╭─ DATA FOR THIS TASK
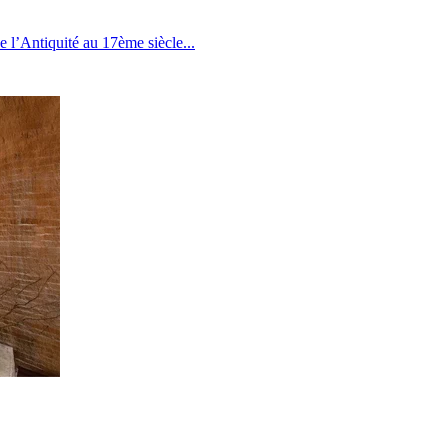
de l’Antiquité au 17ème siècle
...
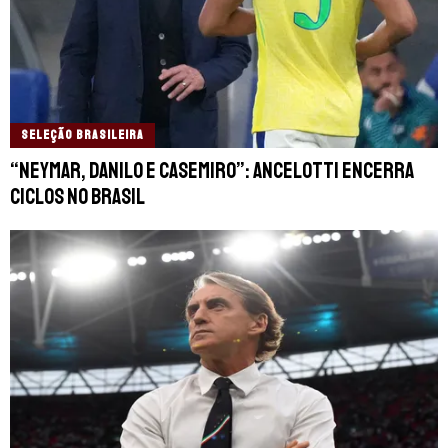
SELEÇÃO BRASILEIRA
“Neymar, Danilo e Casemiro”: Ancelotti encerra
ciclos no Brasil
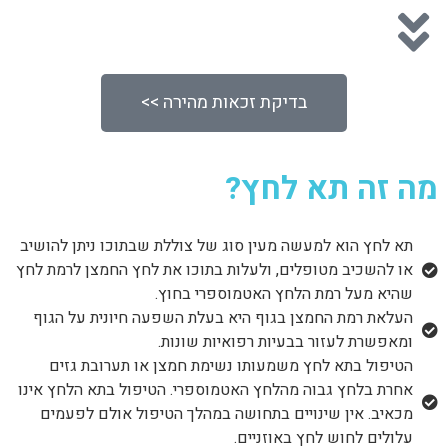
בדיקת זכאות מהירה >>
מה זה תא לחץ?
תא לחץ הוא למעשה מעין סוג של צוללת שבתוכו ניתן להושיב
או להשכיב מטופלים, ולעלות בתוכו את לחץ החמצן לרמת לחץ
שהיא מעל רמת הלחץ האטמוספרי בחוץ.
העלאת רמת החמצן בגוף היא בעלת השפעה חיונית על הגוף
ומאפשרת לעזור בבעיות רפואיות שונות.
הטיפול בתא לחץ משמעותו נשימת חמצן או תערובת גזים
אחרת בלחץ גבוה מהלחץ האטמוספרי. הטיפול בתא הלחץ אינו
מכאיב. אין שינויים בתחושה במהלך הטיפול אולם לפעמים
עלולים לחוש לחץ באוזניים.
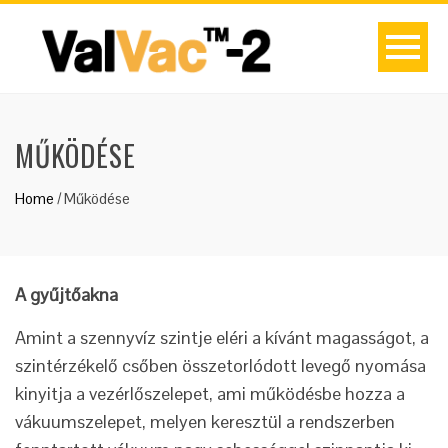
MŰKÖDÉSE
Home
/
Működése
A gyűjtőakna
Amint a szennyvíz szintje eléri a kívánt magasságot, a
szintérzékelő csőben összetorlódott levegő nyomása
kinyitja a vezérlőszelepet, ami működésbe hozza a
vákuumszelepet, melyen keresztül a rendszerben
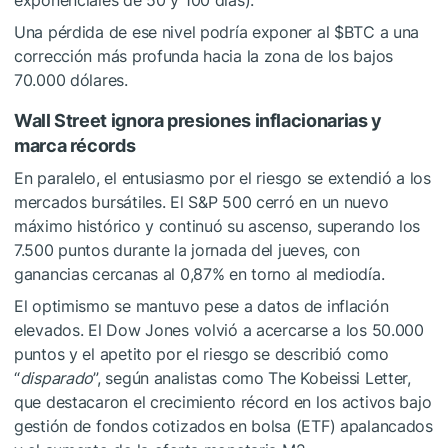
exponenciales de 50 y 100 días).
Una pérdida de ese nivel podría exponer al
$BTC
a una
corrección más profunda hacia la zona de los bajos
70.000 dólares.
Wall Street ignora presiones inflacionarias y
marca récords
En paralelo, el entusiasmo por el riesgo se extendió a los
mercados bursátiles. El S&P 500 cerró en un nuevo
máximo histórico y continuó su ascenso, superando los
7.500 puntos durante la jornada del jueves, con
ganancias cercanas al 0,87% en torno al mediodía.
El optimismo se mantuvo pese a datos de inflación
elevados. El Dow Jones volvió a acercarse a los 50.000
puntos y el apetito por el riesgo se describió como
“
disparado
”, según analistas como The Kobeissi Letter,
que destacaron el crecimiento récord en los activos bajo
gestión de fondos cotizados en bolsa (ETF) apalancados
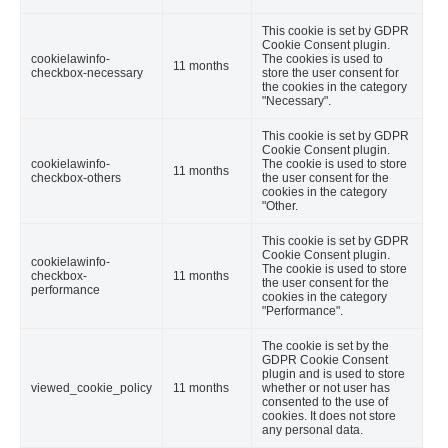
This cookie is set by GDPR
Cookie Consent plugin.
cookielawinfo-
The cookies is used to
11 months
checkbox-necessary
store the user consent for
the cookies in the category
"Necessary".
This cookie is set by GDPR
Cookie Consent plugin.
cookielawinfo-
The cookie is used to store
11 months
checkbox-others
the user consent for the
cookies in the category
"Other.
This cookie is set by GDPR
Cookie Consent plugin.
cookielawinfo-
The cookie is used to store
checkbox-
11 months
the user consent for the
performance
cookies in the category
"Performance".
The cookie is set by the
GDPR Cookie Consent
plugin and is used to store
viewed_cookie_policy
11 months
whether or not user has
consented to the use of
cookies. It does not store
any personal data.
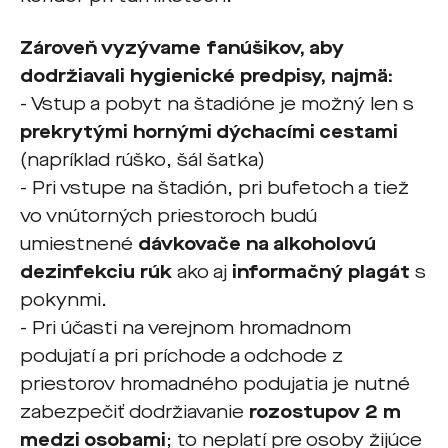
Zároveň vyzývame fanúšikov, aby
dodržiavali hygienické predpisy, najmä:
- Vstup a pobyt na štadióne je možný len s
prekrytými hornými dýchacími cestami
(napríklad rúško, šál šatka)
- Pri vstupe na štadión, pri bufetoch a tiež
vo vnútorných priestoroch budú
umiestnené
dávkovače na alkoholovú
dezinfekciu rúk
ako aj
informačný plagát
s
pokynmi.
- Pri účasti na verejnom hromadnom
podujatí a pri príchode a odchode z
priestorov hromadného podujatia je nutné
zabezpečiť dodržiavanie
rozostupov 2 m
medzi osobami
; to neplatí pre osoby žijúce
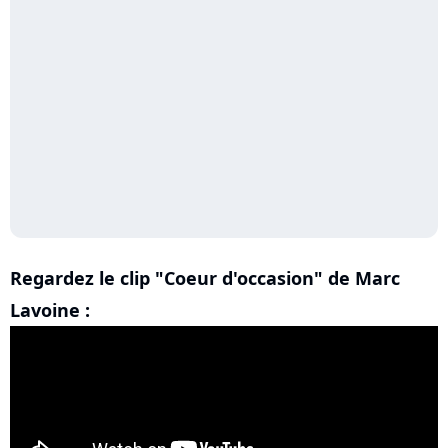
Regardez le clip "Coeur d'occasion" de Marc
Lavoine :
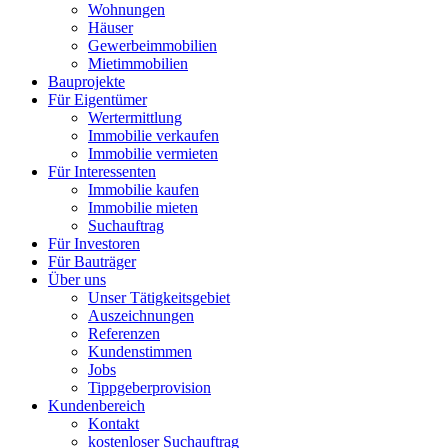
Wohnungen
Häuser
Gewerbeimmobilien
Mietimmobilien
Bauprojekte
Für Eigentümer
Wertermittlung
Immobilie verkaufen
Immobilie vermieten
Für Interessenten
Immobilie kaufen
Immobilie mieten
Suchauftrag
Für Investoren
Für Bauträger
Über uns
Unser Tätigkeitsgebiet
Auszeichnungen
Referenzen
Kundenstimmen
Jobs
Tippgeberprovision
Kundenbereich
Kontakt
kostenloser Suchauftrag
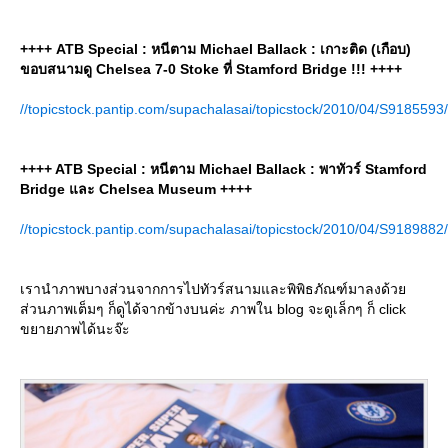
++++ ATB Special : หนีตาม Michael Ballack : เกาะติด (เกือบ)
ขอบสนามดู Chelsea 7-0 Stoke ที่ Stamford Bridge !!! ++++
//topicstock.pantip.com/supachalasai/topicstock/2010/04/S918559
++++ ATB Special : หนีตาม Michael Ballack : พาทัวร์ Stamford
Bridge และ Chelsea Museum ++++
//topicstock.pantip.com/supachalasai/topicstock/2010/04/S918988
เรานำภาพบางส่วนจากการไปทัวร์สนามและพิพิธภัณฑ์มาลงด้ว
ส่วนภาพเต็มๆ ก็ดูได้จากข้างบนค่ะ ภาพใน blog จะดูเล็กๆ ก็ click
ขยายภาพได้นะจ๊ะ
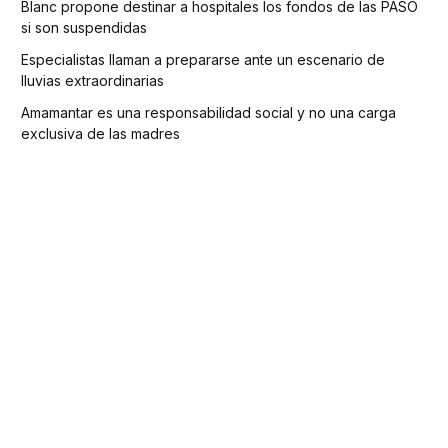
Blanc propone destinar a hospitales los fondos de las PASO
si son suspendidas
Especialistas llaman a prepararse ante un escenario de
lluvias extraordinarias
Amamantar es una responsabilidad social y no una carga
exclusiva de las madres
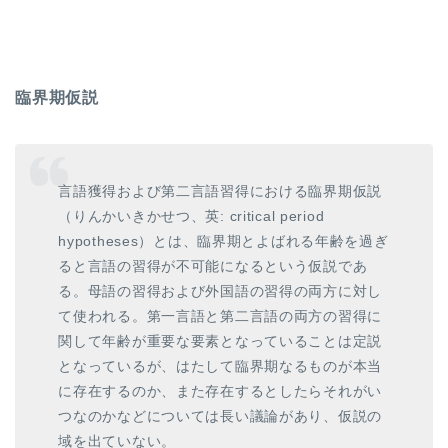
臨界期仮説
言語獲得および第二言語習得における臨界期仮説
（りんかいきかせつ、英: critical period
hypotheses）とは、臨界期とよばれる年齢を過ぎ
ると言語の習得が不可能になるという仮説であ
る。母語の習得および外国語の習得の両方に対し
て使われる。第一言語と第二言語の両方の習得に
関して年齢が重要な要素となっていることは定説
となっているが、はたして臨界期なるものが本当
に存在するのか、また存在するとしたらそれがい
つなのかなどについては長い議論があり、仮説の
域を出ていない。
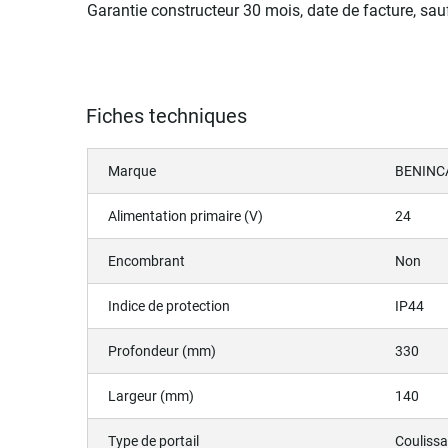
Garantie constructeur 30 mois, date de facture, s
Fiches techniques
Marque
BENINC
Alimentation primaire (V)
24
Encombrant
Non
Indice de protection
IP44
Profondeur (mm)
330
Largeur (mm)
140
Type de portail
Couliss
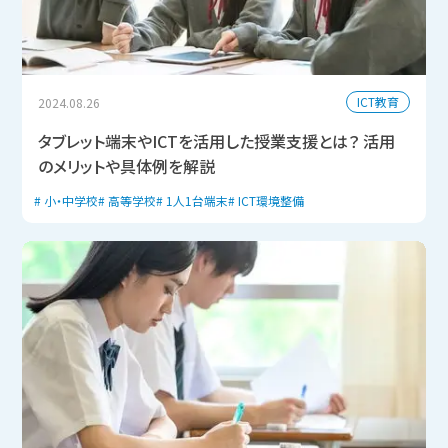
ICT教育
2024.08.26
タブレット端末やICTを活用した授業支援とは？ 活用
のメリットや具体例を解説
小・中学校
高等学校
1人1台端末
ICT環境整備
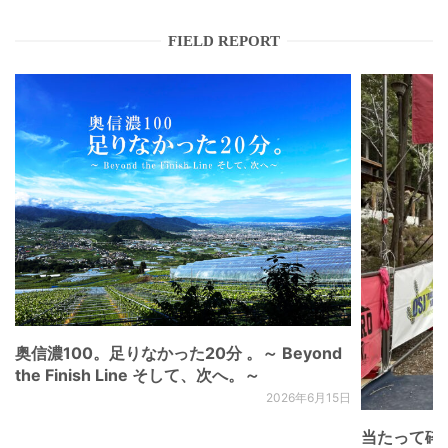
FIELD REPORT
奥信濃100。足りなかった20分 。～ Beyond
the Finish Line そして、次へ。～
2026年6月15日
当たって砕け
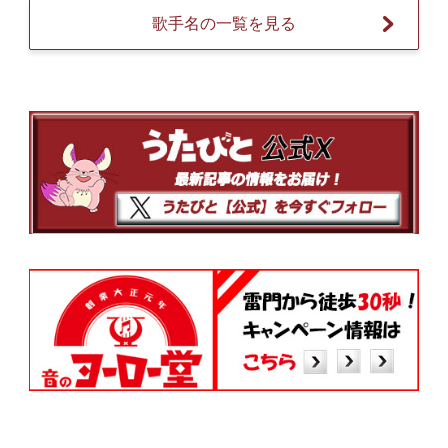
歌手名の一覧を見る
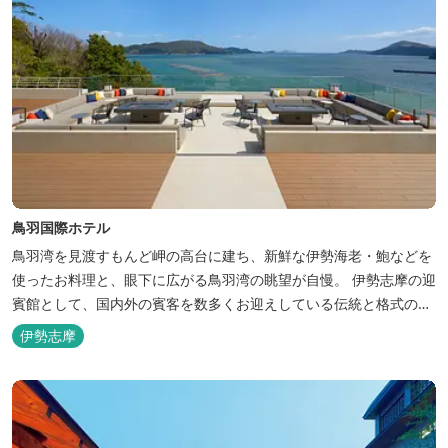
鳥羽国際ホテル
鳥羽湾を見渡すもんど岬の高台に建ち、新鮮な伊勢海老・鮑などを
使ったお料理と、眼下に広がる鳥羽湾の眺望が自慢。 伊勢志摩の迎
賓館として、国内外の賓客を数多くお迎えしている伝統と格式のあ
るホテルです。 【2024年3月25日リニューアル】 クラブラウンジ
伊勢志摩
アクセス付の新客室「オーシャンビュースイート・クラブ」が誕
生！ エントランスやフロント、ザ・ロビーラウンジ、パールオーシ
ャンテラ...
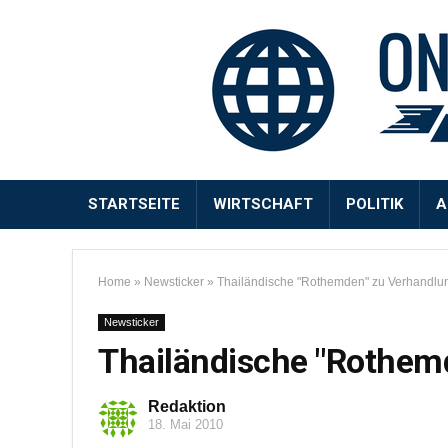
STARTSEITE
WIRTSCHAFT
POLITIK
A
Home
»
Newsticker
»
Thailändische "Rothemden" zu Verhandlun
Newsticker
Thailändische "Rothem
Redaktion
18. Mai 2010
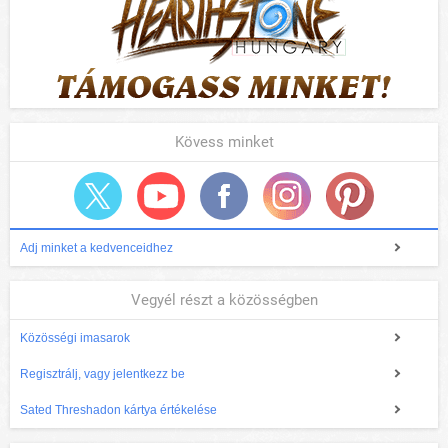
Kövess minket
Adj minket a kedvenceidhez
Vegyél részt a közösségben
Közösségi imasarok
Regisztrálj, vagy jelentkezz be
Sated Threshadon kártya értékelése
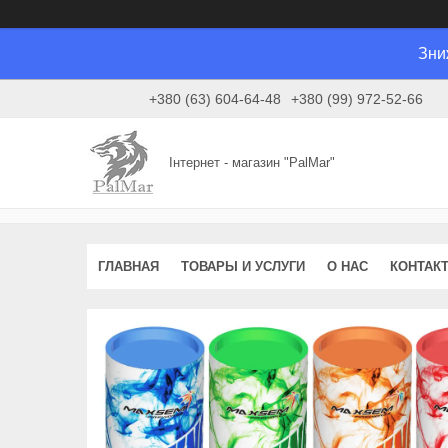
Зни
+380 (63) 604-64-48
+380 (99) 972-52-66
Інтернет - магазин "PalMar"
ГЛАВНАЯ
ТОВАРЫ И УСЛУГИ
О НАС
КОНТАК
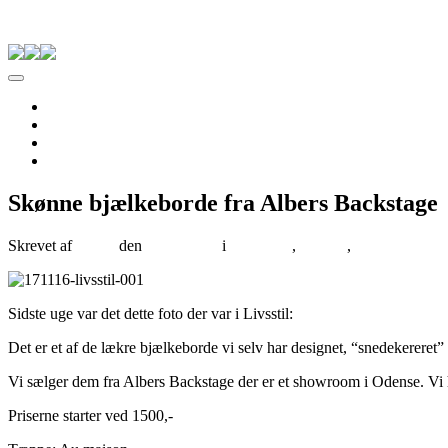
Skip to content
Pernille Albers
Forside
Til salg
Om Albers
Kontakt
Skønne bjælkeborde fra Albers Backstage
Skrevet af
Tenna
den
04/01/2017
i
ALBERS
,
Artikler
,
blomster og b
Sidste uge var det dette foto der var i Livsstil:
Det er et af de lækre bjælkeborde vi selv har designet, “snedekereret” 
Vi sælger dem fra Albers Backstage der er et showroom i Odense. V
Priserne starter ved 1500,-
╰─
=== BRIEF ===
Reproduce the entries above word for word. Pictures stay out.

=== TASK OUTPUT ===
de l’Antiquité au 17ème siècle
...
SELEÇÃO BRASILEIRA
“Neymar, Danilo e Casemiro”: Ancelotti encerra
ciclos no Brasil
בדיקת זכאות מהירה >>
מה זה תא לחץ?
תא לחץ הוא למעשה מעין סוג של צוללת שבתוכו ניתן להושיב
או להשכיב מטופלים, ולעלות בתוכו את לחץ החמצן לרמת לחץ
שהיא מעל רמת הלחץ האטמוספרי בחוץ.
העלאת רמת החמצן בגוף היא בעלת השפעה חיונית על הגוף
ומאפשרת לעזור בבעיות רפואיות שונות.
הטיפול בתא לחץ משמעותו נשימת חמצן או תערובת גזים
אחרת בלחץ גבוה מהלחץ האטמוספרי. הטיפול בתא הלחץ אינו
מכאיב. אין שינויים בתחושה במהלך הטיפול אולם לפעמים
עלולים לחוש לחץ באוזניים.
MŰKÖDÉSE
Home
/
Működése
A gyűjtőakna
Amint a szennyvíz szintje eléri a kívánt magasságot, a
szintérzékelő csőben összetorlódott levegő nyomása
kinyitja a vezérlőszelepet, ami működésbe hozza a
vákuumszelepet, melyen keresztül a rendszerben
exponenciales de 50 y 100 días).
Una pérdida de ese nivel podría exponer al
$BTC
a una
corrección más profunda hacia la zona de los bajos
70.000 dólares.
Wall Street ignora presiones inflacionarias y
marca récords
En paralelo, el entusiasmo por el riesgo se extendió a los
mercados bursátiles. El S&P 500 cerró en un nuevo
máximo histórico y continuó su ascenso, superando los
7.500 puntos durante la jornada del jueves, con
ganancias cercanas al 0,87% en torno al mediodía.
El optimismo se mantuvo pese a datos de inflación
elevados. El Dow Jones volvió a acercarse a los 50.000
puntos y el apetito por el riesgo se describió como
“
disparado
”, según analistas como The Kobeissi Letter,
que destacaron el crecimiento récord en los activos bajo
gestión de fondos cotizados en bolsa (ETF) apalancados
This cookie is set by GDPR
Cookie Consent plugin.
cookielawinfo-
The cookies is used to
11 months
checkbox-necessary
store the user consent for
the cookies in the category
"Necessary".
This cookie is set by GDPR
Cookie Consent plugin.
cookielawinfo-
The cookie is used to store
11 months
checkbox-others
the user consent for the
cookies in the category
"Other.
This cookie is set by GDPR
Cookie Consent plugin.
cookielawinfo-
The cookie is used to store
checkbox-
11 months
the user consent for the
performance
cookies in the category
"Performance".
The cookie is set by the
GDPR Cookie Consent
plugin and is used to store
viewed_cookie_policy
11 months
whether or not user has
consented to the use of
cookies. It does not store
any personal data.
Zároveň vyzývame fanúšikov, aby
dodržiavali hygienické predpisy, najmä:
- Vstup a pobyt na štadióne je možný len s
prekrytými hornými dýchacími cestami
(napríklad rúško, šál šatka)
- Pri vstupe na štadión, pri bufetoch a tiež
vo vnútorných priestoroch budú
umiestnené
dávkovače na alkoholovú
dezinfekciu rúk
ako aj
informačný plagát
s
pokynmi.
- Pri účasti na verejnom hromadnom
podujatí a pri príchode a odchode z
priestorov hromadného podujatia je nutné
zabezpečiť dodržiavanie
rozostupov 2 m
medzi osobami
; to neplatí pre osoby žijúce
Regardez le clip "Coeur d'occasion" de Marc
Lavoine :
Wohnungen
Häuser
Gewerbeimmobilien
Mietimmobilien
Bauprojekte
Für Eigentümer
Wertermittlung
Immobilie verkaufen
Immobilie vermieten
Für Interessenten
Immobilie kaufen
Immobilie mieten
Suchauftrag
Für Investoren
Für Bauträger
Über uns
Unser Tätigkeitsgebiet
Auszeichnungen
Referenzen
Kundenstimmen
Jobs
Tippgeberprovision
Kundenbereich
Kontakt
kostenloser Suchauftrag
++++ ATB Special : หนีตาม Michael Ballack : เกาะติด (เกือบ)
ขอบสนามดู Chelsea 7-0 Stoke ที่ Stamford Bridge !!! ++++
//topicstock.pantip.com/supachalasai/topicstock/2010/04/S918559
++++ ATB Special : หนีตาม Michael Ballack : พาทัวร์ Stamford
Bridge และ Chelsea Museum ++++
//topicstock.pantip.com/supachalasai/topicstock/2010/04/S918988
เรานำภาพบางส่วนจากการไปทัวร์สนามและพิพิธภัณฑ์มาลงด้ว
ส่วนภาพเต็มๆ ก็ดูได้จากข้างบนค่ะ ภาพใน blog จะดูเล็กๆ ก็ click
ขยายภาพได้นะจ๊ะ
Blanc propone destinar a hospitales los fondos de las PASO
si son suspendidas
Especialistas llaman a prepararse ante un escenario de
lluvias extraordinarias
Amamantar es una responsabilidad social y no una carga
exclusiva de las madres
臨界期仮説
言語獲得および第二言語習得における臨界期仮説
（りんかいきかせつ、英: critical period
hypotheses）とは、臨界期とよばれる年齢を過ぎ
ると言語の習得が不可能になるという仮説であ
る。母語の習得および外国語の習得の両方に対し
て使われる。第一言語と第二言語の両方の習得に
関して年齢が重要な要素となっていることは定説
となっているが、はたして臨界期なるものが本当
に存在するのか、また存在するとしたらそれがい
つなのかなどについては長い議論があり、仮説の
域を出ていない。
Garantie constructeur 30 mois, date de facture, s
Fiches techniques
Marque
BENINC
Alimentation primaire (V)
24
Encombrant
Non
Indice de protection
IP44
Profondeur (mm)
330
Largeur (mm)
140
Type de portail
Couliss
ICT教育
2024.08.26
タブレット端末やICTを活用した授業支援とは？ 活用
のメリットや具体例を解説
小・中学校
高等学校
1人1台端末
ICT環境整備
FIELD REPORT
奥信濃100。足りなかった20分 。～ Beyond
the Finish Line そして、次へ。～
2026年6月15日
当たって砕け
歌手名の一覧を見る
鳥羽国際ホテル
鳥羽湾を見渡すもんど岬の高台に建ち、新鮮な伊勢海老・鮑などを
使ったお料理と、眼下に広がる鳥羽湾の眺望が自慢。 伊勢志摩の迎
賓館として、国内外の賓客を数多くお迎えしている伝統と格式のあ
るホテルです。 【2024年3月25日リニューアル】 クラブラウンジ
伊勢志摩
アクセス付の新客室「オーシャンビュースイート・クラブ」が誕
生！ エントランスやフロント、ザ・ロビーラウンジ、パールオーシ
ャンテラ...
STARTSEITE
WIRTSCHAFT
POLITIK
A
Home
»
Newsticker
»
Thailändische "Rothemden" zu Verhandlun
Newsticker
Thailändische "Rothem
Redaktion
18. Mai 2010
Kövess minket
Adj minket a kedvenceidhez
Vegyél részt a közösségben
Közösségi imasarok
Regisztrálj, vagy jelentkezz be
Sated Threshadon kártya értékelése
Зни
+380 (63) 604-64-48
+380 (99) 972-52-66
Інтернет - магазин "PalMar"
ГЛАВНАЯ
ТОВАРЫ И УСЛУГИ
О НАС
КОНТАК
Skip to content
Pernille Albers
Forside
Til salg
Om Albers
Kontakt
Skønne bjælkeborde fra Albers Backstage
Skrevet af
Tenna
den
04/01/2017
i
ALBERS
,
Artikler
,
blomster og b
Sidste uge var det dette foto der var i Livsstil:
Det er et af de lækre bjælkeborde vi selv har designet, “snedekereret” 
Vi sælger dem fra Albers Backstage der er et showroom i Odense. V
Priserne starter ved 1500,-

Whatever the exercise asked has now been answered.